## Task objective
Could you return all of the entries word for word, minus any pictures?

## Extracted records
▬▬▬▬▬▬▬▬▬▬

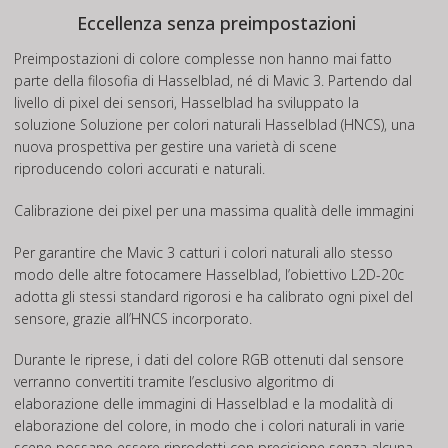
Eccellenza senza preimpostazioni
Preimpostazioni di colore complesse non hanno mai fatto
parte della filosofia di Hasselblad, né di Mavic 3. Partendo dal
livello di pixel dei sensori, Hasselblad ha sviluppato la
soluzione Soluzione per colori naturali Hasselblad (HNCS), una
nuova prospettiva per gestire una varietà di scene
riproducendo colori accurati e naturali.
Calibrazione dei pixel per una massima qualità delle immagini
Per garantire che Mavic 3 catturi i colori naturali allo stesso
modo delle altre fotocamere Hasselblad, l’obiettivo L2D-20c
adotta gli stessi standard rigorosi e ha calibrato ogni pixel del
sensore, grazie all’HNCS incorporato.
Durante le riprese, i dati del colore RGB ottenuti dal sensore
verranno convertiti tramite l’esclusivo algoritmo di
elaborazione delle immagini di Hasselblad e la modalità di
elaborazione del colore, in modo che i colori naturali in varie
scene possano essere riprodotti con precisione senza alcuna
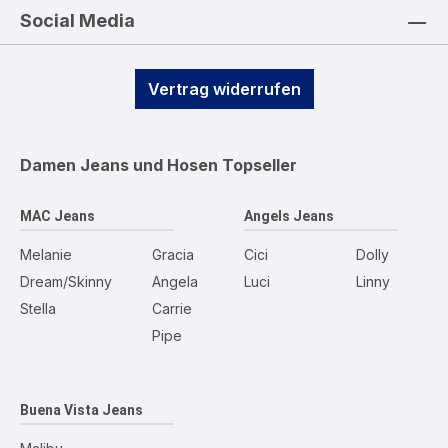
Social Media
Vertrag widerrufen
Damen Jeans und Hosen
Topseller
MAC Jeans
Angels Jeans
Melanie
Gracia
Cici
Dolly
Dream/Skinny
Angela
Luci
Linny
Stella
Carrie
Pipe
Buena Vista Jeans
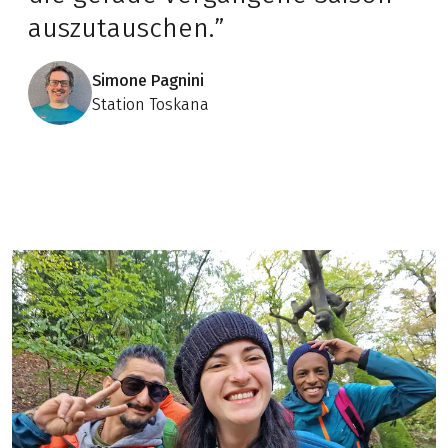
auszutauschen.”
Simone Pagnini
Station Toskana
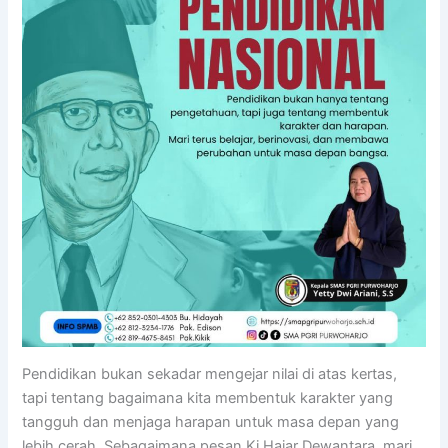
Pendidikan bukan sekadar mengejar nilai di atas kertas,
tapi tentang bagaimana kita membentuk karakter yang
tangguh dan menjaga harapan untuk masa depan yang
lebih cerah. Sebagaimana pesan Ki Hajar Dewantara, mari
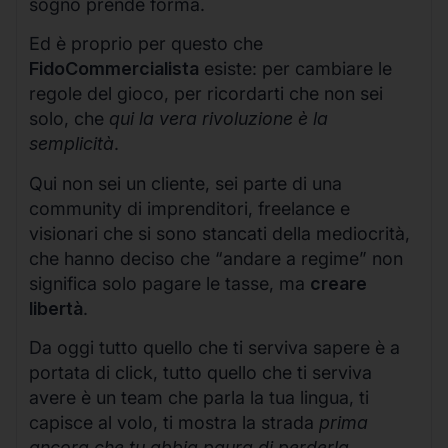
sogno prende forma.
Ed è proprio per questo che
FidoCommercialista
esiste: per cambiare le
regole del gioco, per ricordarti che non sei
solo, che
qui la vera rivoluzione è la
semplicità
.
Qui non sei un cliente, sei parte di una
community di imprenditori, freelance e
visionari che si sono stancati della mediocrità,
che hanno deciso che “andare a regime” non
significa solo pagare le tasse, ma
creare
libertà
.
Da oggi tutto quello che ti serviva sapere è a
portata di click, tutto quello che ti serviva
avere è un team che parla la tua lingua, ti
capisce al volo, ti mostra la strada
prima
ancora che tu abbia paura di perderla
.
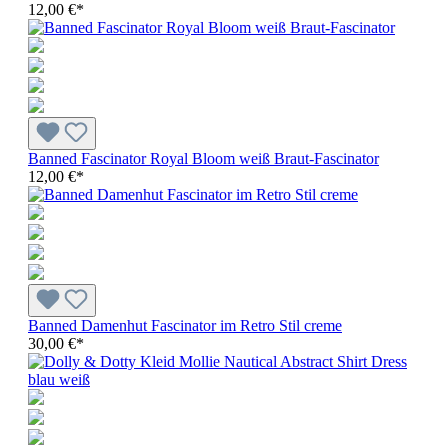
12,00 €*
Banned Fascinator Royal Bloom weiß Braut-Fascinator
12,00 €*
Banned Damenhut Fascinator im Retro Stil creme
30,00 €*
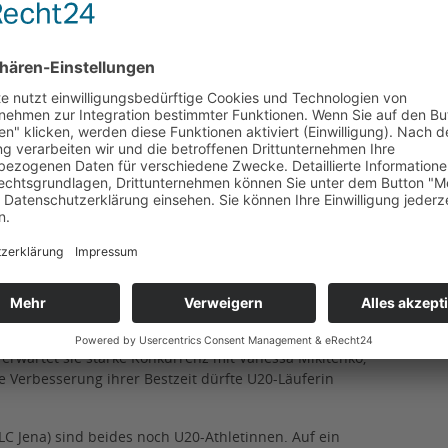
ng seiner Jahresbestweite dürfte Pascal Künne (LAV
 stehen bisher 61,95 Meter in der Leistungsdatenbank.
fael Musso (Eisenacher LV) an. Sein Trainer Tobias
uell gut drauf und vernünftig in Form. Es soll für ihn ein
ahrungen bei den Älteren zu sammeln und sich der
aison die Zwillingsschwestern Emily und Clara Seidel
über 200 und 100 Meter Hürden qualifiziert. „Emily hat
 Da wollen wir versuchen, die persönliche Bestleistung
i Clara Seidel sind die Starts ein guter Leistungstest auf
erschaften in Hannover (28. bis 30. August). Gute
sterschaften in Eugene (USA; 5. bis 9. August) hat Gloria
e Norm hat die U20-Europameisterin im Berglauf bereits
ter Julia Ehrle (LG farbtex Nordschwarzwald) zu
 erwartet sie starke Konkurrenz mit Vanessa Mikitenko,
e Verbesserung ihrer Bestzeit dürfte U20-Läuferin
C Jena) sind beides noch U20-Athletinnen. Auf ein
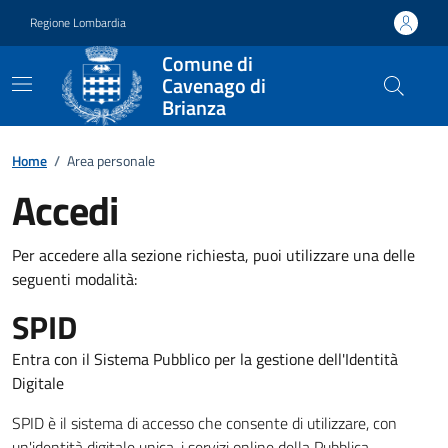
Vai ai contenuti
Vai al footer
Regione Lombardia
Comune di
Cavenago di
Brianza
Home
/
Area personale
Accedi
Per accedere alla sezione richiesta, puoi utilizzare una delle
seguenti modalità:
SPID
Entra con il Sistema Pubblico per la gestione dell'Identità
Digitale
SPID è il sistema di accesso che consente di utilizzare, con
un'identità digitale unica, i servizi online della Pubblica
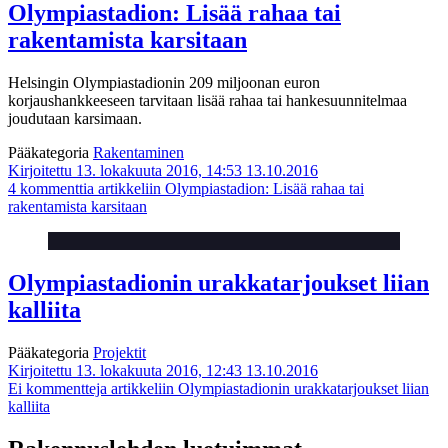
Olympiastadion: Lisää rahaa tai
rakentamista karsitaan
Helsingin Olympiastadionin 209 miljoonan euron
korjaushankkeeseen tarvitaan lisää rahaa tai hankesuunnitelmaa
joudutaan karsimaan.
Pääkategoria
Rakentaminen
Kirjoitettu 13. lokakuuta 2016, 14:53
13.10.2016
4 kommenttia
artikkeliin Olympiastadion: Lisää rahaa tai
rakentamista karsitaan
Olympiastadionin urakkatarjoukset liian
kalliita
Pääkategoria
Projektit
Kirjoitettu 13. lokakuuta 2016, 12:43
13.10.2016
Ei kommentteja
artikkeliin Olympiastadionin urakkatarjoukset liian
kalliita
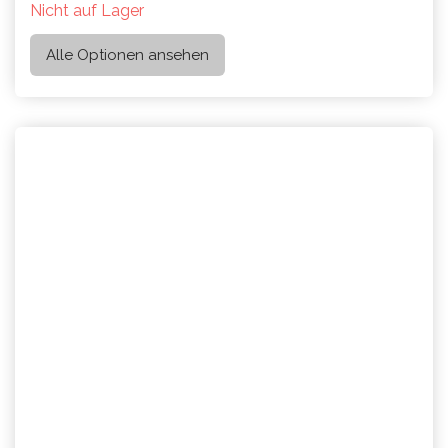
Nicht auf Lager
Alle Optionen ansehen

▬▬▬▬▬▬▬▬▬▬

## Response to the task
Eccellenza senza preimpostazioni
Preimpostazioni di colore complesse non hanno mai fatto
parte della filosofia di Hasselblad, né di Mavic 3. Partendo dal
livello di pixel dei sensori, Hasselblad ha sviluppato la
soluzione Soluzione per colori naturali Hasselblad (HNCS), una
nuova prospettiva per gestire una varietà di scene
riproducendo colori accurati e naturali.
Calibrazione dei pixel per una massima qualità delle immagini
Per garantire che Mavic 3 catturi i colori naturali allo stesso
modo delle altre fotocamere Hasselblad, l’obiettivo L2D-20c
adotta gli stessi standard rigorosi e ha calibrato ogni pixel del
sensore, grazie all’HNCS incorporato.
Durante le riprese, i dati del colore RGB ottenuti dal sensore
verranno convertiti tramite l’esclusivo algoritmo di
elaborazione delle immagini di Hasselblad e la modalità di
elaborazione del colore, in modo che i colori naturali in varie
scene possano essere riprodotti con precisione senza alcuna
Social Media
Vertrag widerrufen
Damen Jeans und Hosen
Topseller
MAC Jeans
Angels Jeans
Melanie
Gracia
Cici
Dolly
Dream/Skinny
Angela
Luci
Linny
Stella
Carrie
Pipe
Buena Vista Jeans
auszutauschen.”
Simone Pagnini
Station Toskana
Pendidikan bukan sekadar mengejar nilai di atas kertas,
tapi tentang bagaimana kita membentuk karakter yang
tangguh dan menjaga harapan untuk masa depan yang
lebih cerah. Sebagaimana pesan Ki Hajar Dewantara, mari
sogno prende forma.
Ed è proprio per questo che
FidoCommercialista
esiste: per cambiare le
regole del gioco, per ricordarti che non sei
solo, che
qui la vera rivoluzione è la
semplicità
.
Qui non sei un cliente, sei parte di una
community di imprenditori, freelance e
visionari che si sono stancati della mediocrità,
che hanno deciso che “andare a regime” non
significa solo pagare le tasse, ma
creare
libertà
.
Da oggi tutto quello che ti serviva sapere è a
portata di click, tutto quello che ti serviva
avere è un team che parla la tua lingua, ti
capisce al volo, ti mostra la strada
prima
ancora che tu abbia paura di perderla
.
12,00 €*
Banned Fascinator Royal Bloom weiß Braut-Fascinator
12,00 €*
Banned Damenhut Fascinator im Retro Stil creme
30,00 €*
ng seiner Jahresbestweite dürfte Pascal Künne (LAV
 stehen bisher 61,95 Meter in der Leistungsdatenbank.
fael Musso (Eisenacher LV) an. Sein Trainer Tobias
uell gut drauf und vernünftig in Form. Es soll für ihn ein
ahrungen bei den Älteren zu sammeln und sich der
aison die Zwillingsschwestern Emily und Clara Seidel
über 200 und 100 Meter Hürden qualifiziert. „Emily hat
 Da wollen wir versuchen, die persönliche Bestleistung
i Clara Seidel sind die Starts ein guter Leistungstest auf
erschaften in Hannover (28. bis 30. August). Gute
sterschaften in Eugene (USA; 5. bis 9. August) hat Gloria
e Norm hat die U20-Europameisterin im Berglauf bereits
ter Julia Ehrle (LG farbtex Nordschwarzwald) zu
 erwartet sie starke Konkurrenz mit Vanessa Mikitenko,
e Verbesserung ihrer Bestzeit dürfte U20-Läuferin
C Jena) sind beides noch U20-Athletinnen. Auf ein
Vai ai contenuti
Vai al footer
Regione Lombardia
Comune di
Cavenago di
Brianza
Home
/
Area personale
Accedi
Per accedere alla sezione richiesta, puoi utilizzare una delle
seguenti modalità:
SPID
Entra con il Sistema Pubblico per la gestione dell'Identità
Digitale
SPID è il sistema di accesso che consente di utilizzare, con
un'identità digitale unica, i servizi online della Pubblica
Olympiastadion: Lisää rahaa tai
rakentamista karsitaan
Helsingin Olympiastadionin 209 miljoonan euron
korjaushankkeeseen tarvitaan lisää rahaa tai hankesuunnitelmaa
joudutaan karsimaan.
Pääkategoria
Rakentaminen
Kirjoitettu 13. lokakuuta 2016, 14:53
13.10.2016
4 kommenttia
artikkeliin Olympiastadion: Lisää rahaa tai
rakentamista karsitaan
Olympiastadionin urakkatarjoukset liian
kalliita
Pääkategoria
Projektit
Kirjoitettu 13. lokakuuta 2016, 12:43
13.10.2016
Ei kommentteja
artikkeliin Olympiastadionin urakkatarjoukset liian
kalliita
Nicht auf Lager
Alle Optionen ansehen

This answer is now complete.